Tra gli indici rivelatori dell’identità del disegno criminoso, vengono in considerazione la tipologia dei reati, il bene protetto, le condotte poste a fondamento delle diverse condanne, le loro modalità di commissione, la causale delle violazioni, la loro omogeneità, il contesto spazio-temporale in cui esse si collocano, e anche attraverso la constatazione dell’esistenza di alcuni soltanto di essi – purchè idonei a consentire il riconoscimento o il diniego del vincolo di continuazione – il giudice deve accertare se sussiste o meno la preordinazione di fondo che cementa, come facenti parte di un tutto unico, le singole violazioni (tra le altre, Sez. 1, n. 1587 del 01/03/2000, dep. 20/04/2000, D’Onofrio, Rv. 215937; Sez. 1, n. 44862 del 05/11/2008, dep. 02/12/2008, Lombardo, Rv. 242098; Sez. 5, n. 49476 del 25/09/2009, dep. 23/12/2009, Notaro, Rv. 245833; Sez. 1, n. 12905 del 17/03/2010, dep. 07/04/2010, Bonasera, Rv. 246838).

2.2. La Corte di merito, nel caso di specie, si è adeguata a tali principi, pienamente condivisi da questo Collegio, evidenziando l’iter logico seguito per ritenere che, alla base dei reati separatamente giudicati, non vi era un’unica originaria ideazione criminosa.

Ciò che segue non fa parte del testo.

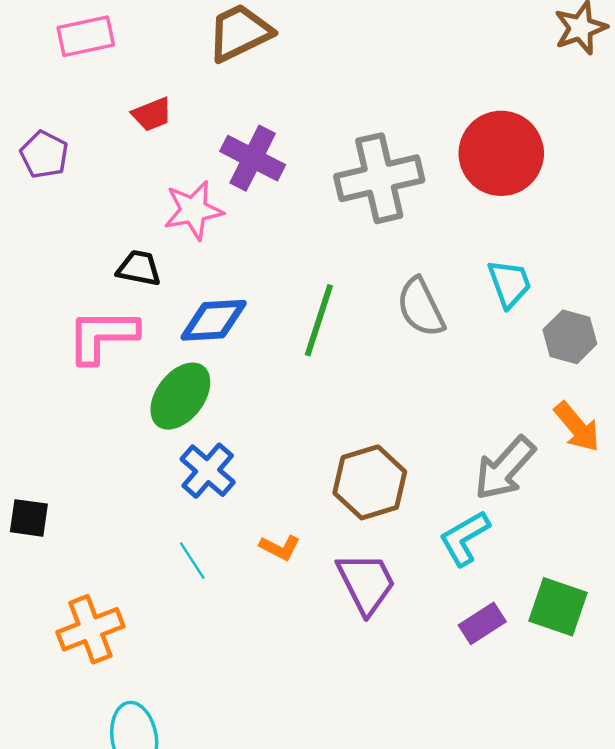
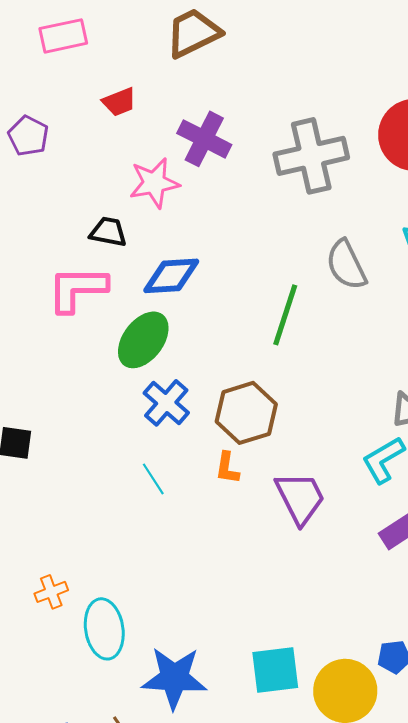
green line: (319, 320) -> (285, 315), moved
brown hexagon: (370, 482) -> (246, 413), moved
orange L-shape: (280, 548) -> (227, 468), turned 72
orange cross: (90, 629) -> (51, 592), moved, size x0.6

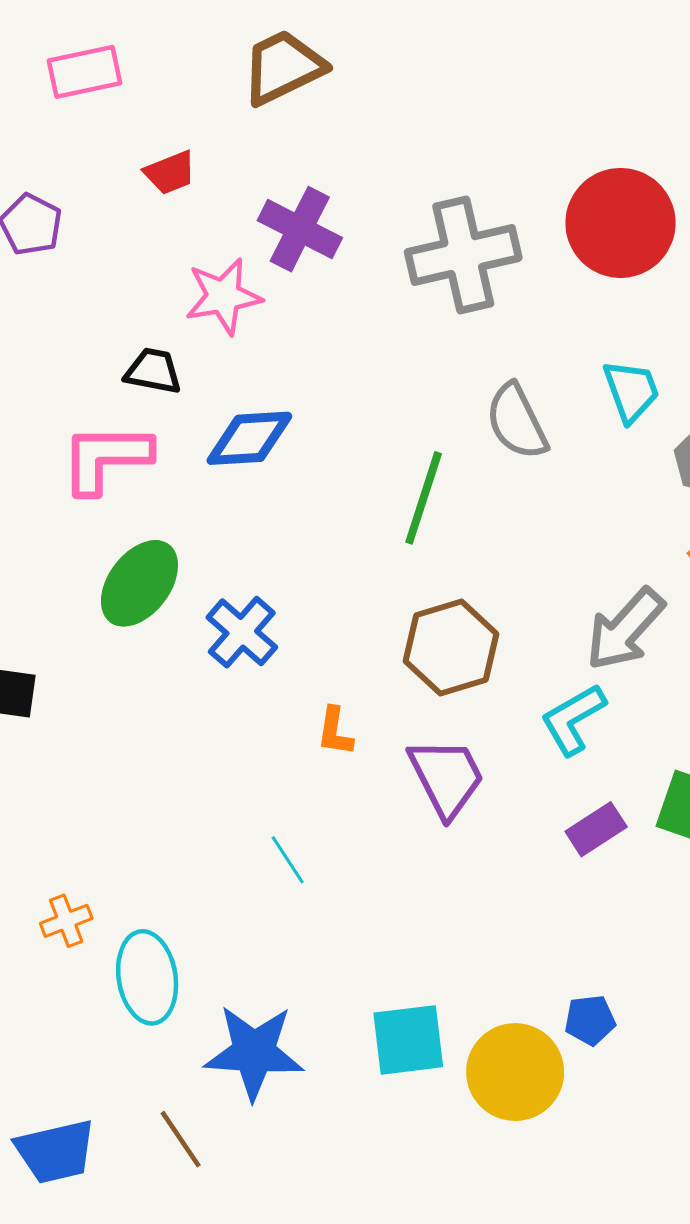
green ellipse: (143, 340) -> (139, 583), moved
brown hexagon: (246, 413) -> (451, 647), moved
cyan line: (153, 479) -> (288, 860), moved

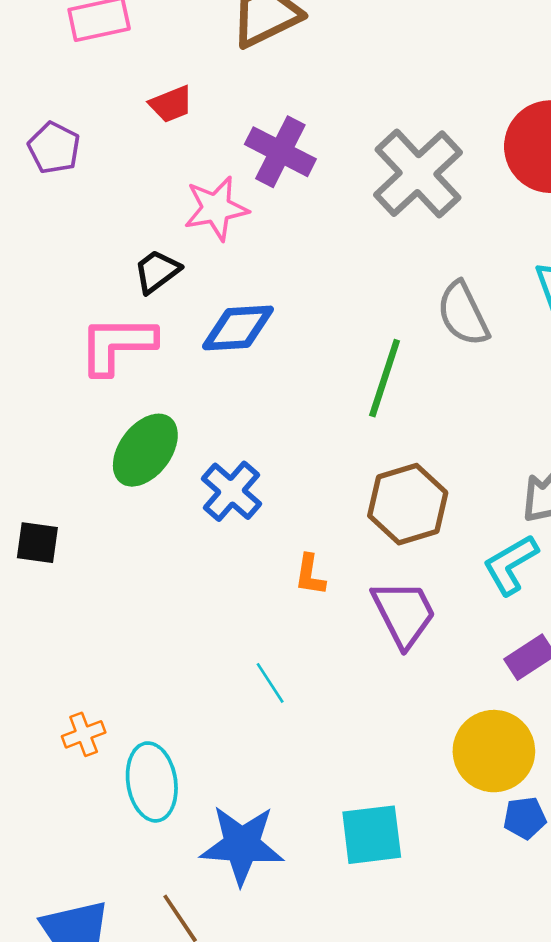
gray cross: (463, 255) -> (418, 174), turned -30
black trapezoid: (153, 371) -> (157, 271), turned -48
yellow circle: (515, 1072) -> (494, 751), moved

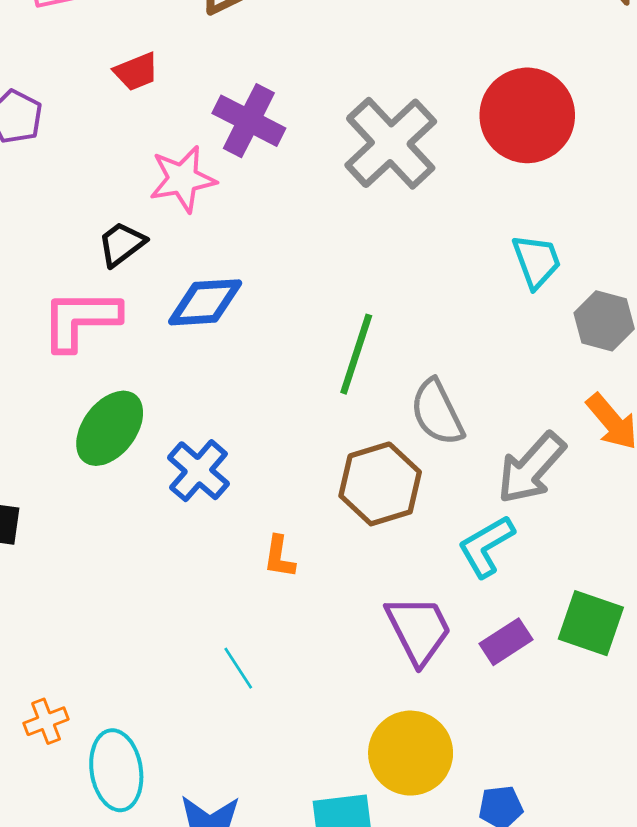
gray semicircle: (463, 314) -> (437, 412), moved
purple trapezoid: (404, 613) -> (419, 630), moved
yellow circle: (494, 751) -> (411, 753), moved

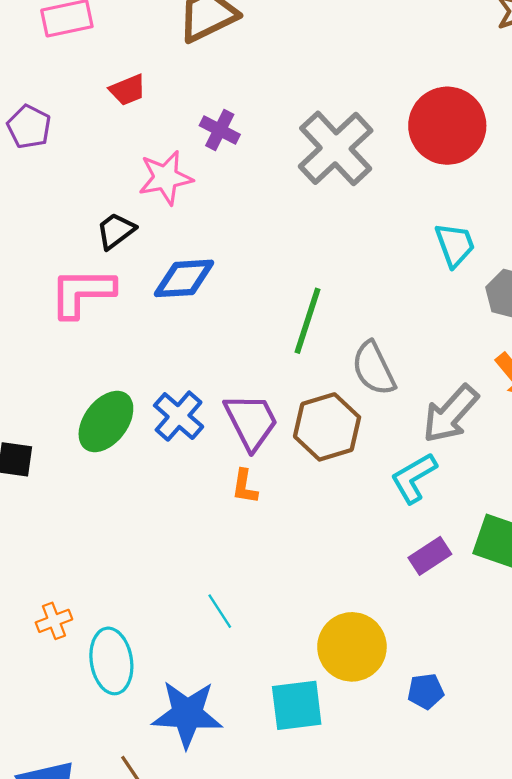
purple cross: (249, 121) -> (220, 130), size x0.7
green ellipse: (110, 428) -> (106, 421), moved
purple trapezoid: (419, 630) -> (251, 421), moved
cyan line: (238, 668) -> (220, 611), moved

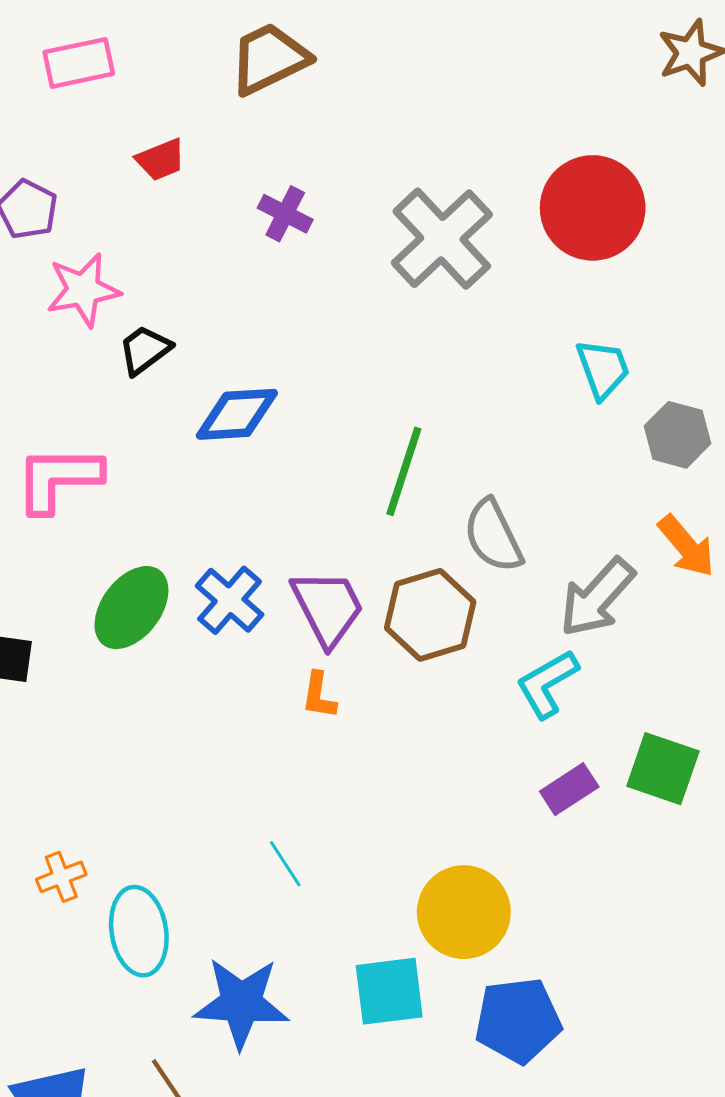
pink star: (166, 178) -> (83, 290), moved
pink L-shape: (82, 293) -> (58, 479), moved
blue pentagon: (426, 691) -> (518, 1020), moved, size x1.8

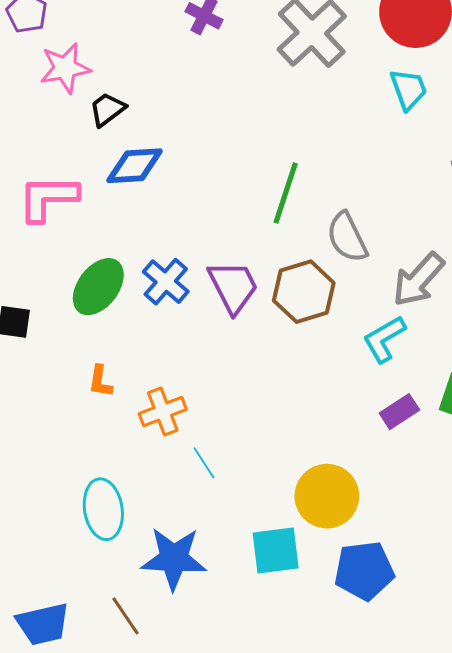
cyan trapezoid: (603, 369) -> (408, 89), moved
blue diamond: (237, 414) -> (135, 166), moved
orange L-shape: (319, 695) -> (100, 381), moved
orange cross: (61, 877) -> (163, 412), moved, size x1.4

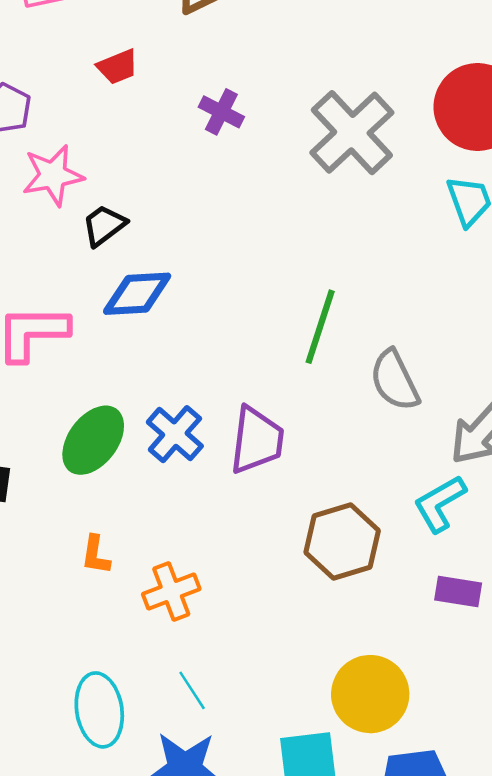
purple trapezoid: (233, 287) -> (257, 440), turned 34
brown hexagon: (304, 292) -> (342, 541), moved
purple rectangle: (399, 412) -> (458, 592), turned 42
cyan line: (204, 463) -> (192, 690), moved

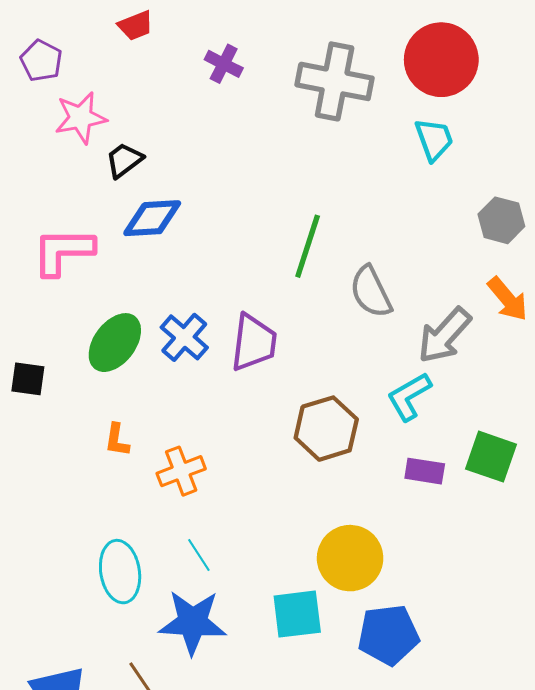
gray cross: (352, 133) -> (335, 81), turned -36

Sono state, in particolare, analizzate le due sentenze di condanna indicate dall’istante, evidenziandosi che le condotte delittuose, con le stesse giudicate, sono ben distinte quanto a tipologia di reati, bene protetto, modalità della condotta ed epoca di commissione, poichè l’una riguarda la partecipazione del C. a sodalizio mafioso e il reato di detenzione finalizzata alla illecita cessione a terzi di sostanza stupefacente nel 2000 e l’altra l’appartenenza ad associazione per delinquere finalizzata allo spaccio di sostanze stupefacenti operante fino al giugno 1991. 2.3. La disamina svolta con motivazione congrua ed esente da vizi logici e giuridici resiste alle censure mosse, che, fondate sul riferimento a elementi indicativi di carattere generale, che si indicano essere stati desunti dall’esame dei fatti, di cui alle sentenze, e dai dati probatori (identica natura dei reati, medesimezza del movente, analogia del modus operandi, omogeneità delle violazioni, modalità delle condotte, sistematicità delle abitudini programmate di vita, tipologia dei reati e causali), sono generiche e non collegate alle ragioni argomentate dall’ordinanza, che sono state ignorate.

3. Il ricorso è, pertanto, inammissibile.

Alla dichiarazione d’inammissibilità del ricorso consegue la condanna del ricorrente al pagamento delle spese processuali, nonchè – valutato il contenuto del ricorso e in difetto dell’ipotesi di esclusione di colpa nella proposizione dell’impugnazione – al versamento della somma, ritenuta congrua, di Euro 1.000,00 alla Cassa delle ammende.
P.Q.M.

Dichiara inammissibile il ricorso e condanna il ricorrente al pagamento delle spese processuali e al versamento della somma di Euro 1.000,00 alla Cassa delle ammende.

Testo non ufficiale. La sola stampa del bollettino ufficiale ha carattere legale.